- A new report from the Consumer Federation of America calls out policymakers and politicians for failing to adequately address high rates of salmonella infections. The report claims that enforcement is lacking and urges the U.S. Department of Agriculture to consider raw meat and poultry "adulterated" if it is contaminated with salmonella.
- Currently, major companies do not apply many salmonella reduction strategies that have been proven effective elsewhere, according to the report. Farms have a particularly bad track record. Part of that is due to an outdated and scientifically inaccurate interpretation of federal law, the report found.
- The report concludes with five policy recommendations using new research and technology that regulators might find helpful in reducing the outbreak rate and protecting consumers. The suggested steps draw on the successes of other countries in keeping food and consumers safe.
About 1.2 million people get sick from salmonella in a given year in the U.S., and about 450 people die from the infection, according to the Center for Disease Control and Prevention.
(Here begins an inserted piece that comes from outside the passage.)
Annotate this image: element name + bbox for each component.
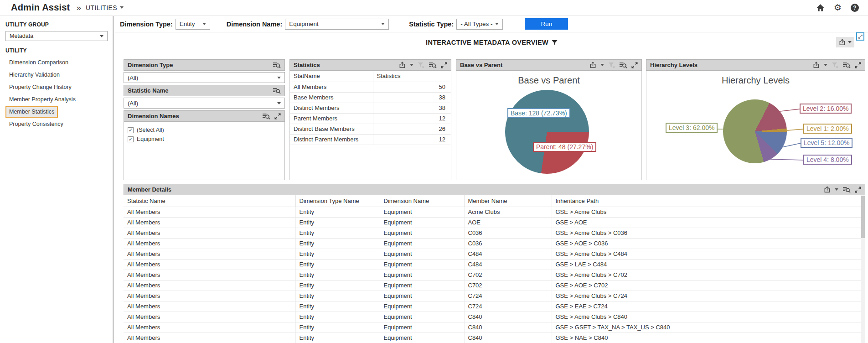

In the last year, there have been five major salmonella outbreaks associated with meat and poultry. The new report from the CFA blames failing federal policy and weak enforcement for the widespread threat the bacteria presents.
The report specifically calls out regulators for an entrenched failure to interpret the law in responsible and scientifically sound ways. Since 1971, the USDA has opted not to treat salmonella as an adulterant, which is a category of threat that operates under a different regulatory framework. The CFA wants the USDA to change that and treat salmonella as an adulterant in raw meat and poultry, which would subject it to the same regulations as E.coli.
"Unfortunately, without a change in federal inspection policy, we can expect more of these outbreaks," Thomas Gremillion, director of the Food Policy Institute at CFA and author of the report, said in a statement. "The standards for controlling Salmonella contamination in ground beef are woefully outdated."
This issue continues to become more pressing in the public eye as outbreaks occur. About 147,000 pounds of raw ground turkey was recalled around Thanksgiving because it was linked to a salmonella outbreak. The source of that contamination has yet to be identified. Beef has been contaminated, too. In October, the Centers for Disease Control and Prevention recalled all ground beef from JBS after a salmonella outbreak that stretched across several states and just expanded that recall. And the Food Safety Inspection Service recently found the vast majority of poultry companies operate plants that fail to comply with current regulations.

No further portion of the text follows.